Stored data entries
▼▼▼

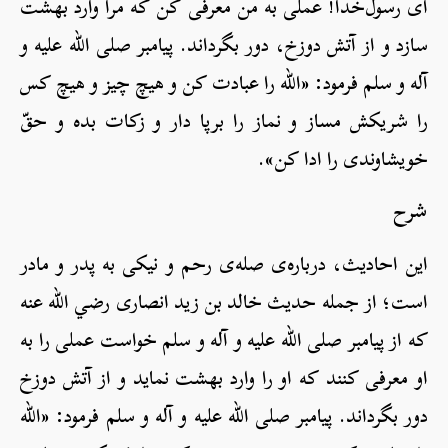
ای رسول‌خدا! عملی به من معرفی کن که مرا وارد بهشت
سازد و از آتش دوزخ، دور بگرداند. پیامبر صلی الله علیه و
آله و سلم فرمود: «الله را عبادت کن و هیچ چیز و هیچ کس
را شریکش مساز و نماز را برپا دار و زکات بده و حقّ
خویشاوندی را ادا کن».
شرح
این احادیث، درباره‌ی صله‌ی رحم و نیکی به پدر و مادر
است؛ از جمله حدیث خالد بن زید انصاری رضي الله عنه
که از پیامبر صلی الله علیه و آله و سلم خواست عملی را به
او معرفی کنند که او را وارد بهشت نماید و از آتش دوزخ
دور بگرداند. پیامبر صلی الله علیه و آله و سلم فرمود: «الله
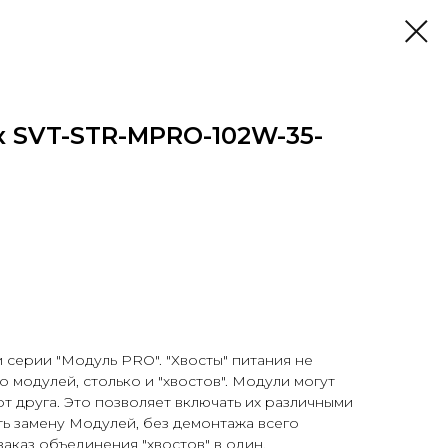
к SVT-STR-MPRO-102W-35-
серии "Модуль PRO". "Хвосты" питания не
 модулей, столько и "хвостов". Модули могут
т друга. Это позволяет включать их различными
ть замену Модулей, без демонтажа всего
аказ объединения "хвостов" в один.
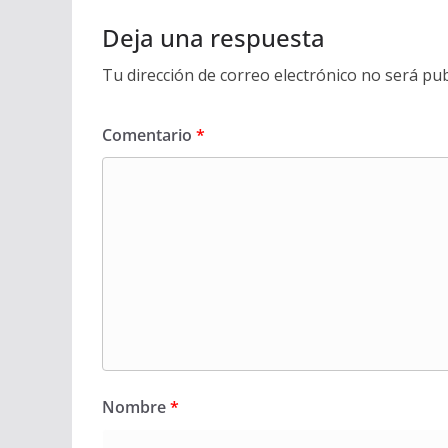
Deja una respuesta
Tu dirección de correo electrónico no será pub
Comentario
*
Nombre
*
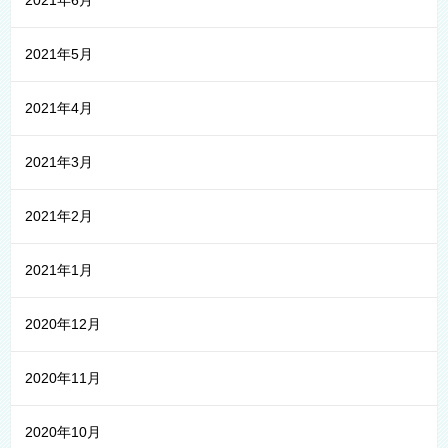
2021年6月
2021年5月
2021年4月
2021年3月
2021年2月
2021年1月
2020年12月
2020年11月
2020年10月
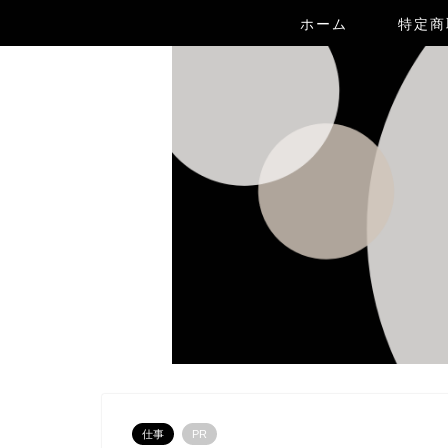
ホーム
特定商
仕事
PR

▲▲▲
▼▼▼

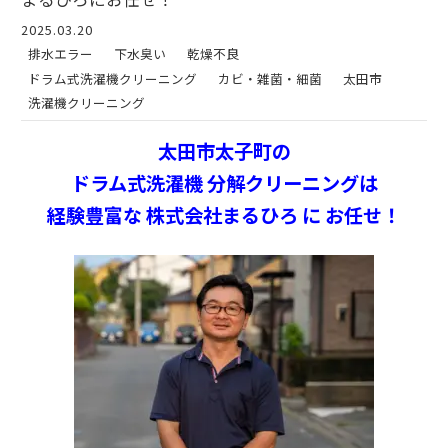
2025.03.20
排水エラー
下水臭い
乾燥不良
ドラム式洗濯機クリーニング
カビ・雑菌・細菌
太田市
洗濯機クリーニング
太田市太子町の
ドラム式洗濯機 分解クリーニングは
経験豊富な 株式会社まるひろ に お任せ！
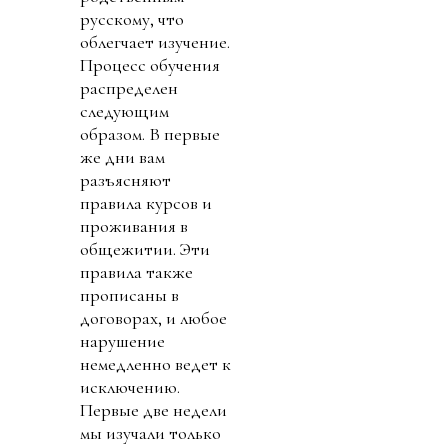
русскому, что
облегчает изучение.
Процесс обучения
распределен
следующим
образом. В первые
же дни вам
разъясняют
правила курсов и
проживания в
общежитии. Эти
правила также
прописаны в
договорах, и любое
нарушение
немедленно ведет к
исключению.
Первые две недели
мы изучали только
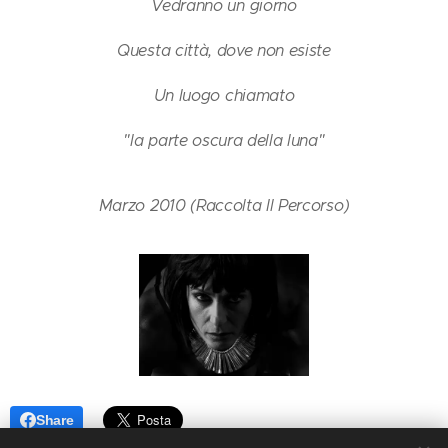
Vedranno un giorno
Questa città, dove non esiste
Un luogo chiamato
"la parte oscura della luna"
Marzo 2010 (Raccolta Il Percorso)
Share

▲▲▲
▼▼▼

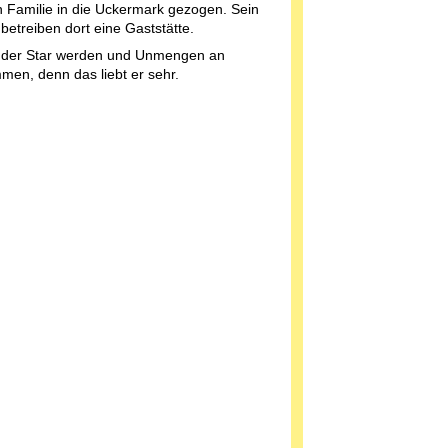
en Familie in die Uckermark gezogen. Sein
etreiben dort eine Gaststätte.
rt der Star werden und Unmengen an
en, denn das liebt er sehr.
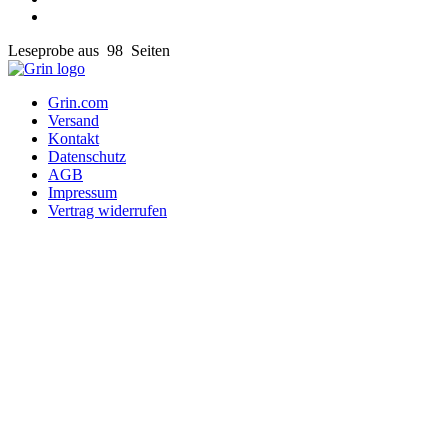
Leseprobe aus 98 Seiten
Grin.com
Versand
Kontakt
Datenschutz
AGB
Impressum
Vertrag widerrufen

▲▲▲

* _Brief_
Once a line of the records is found to contain "معرفی", copy it out.

* _Answer to this problem_
ای رسول‌خدا! عملی به من معرفی کن که مرا وارد بهشت
او معرفی کنند که او را وارد بهشت نماید و از آتش دوزخ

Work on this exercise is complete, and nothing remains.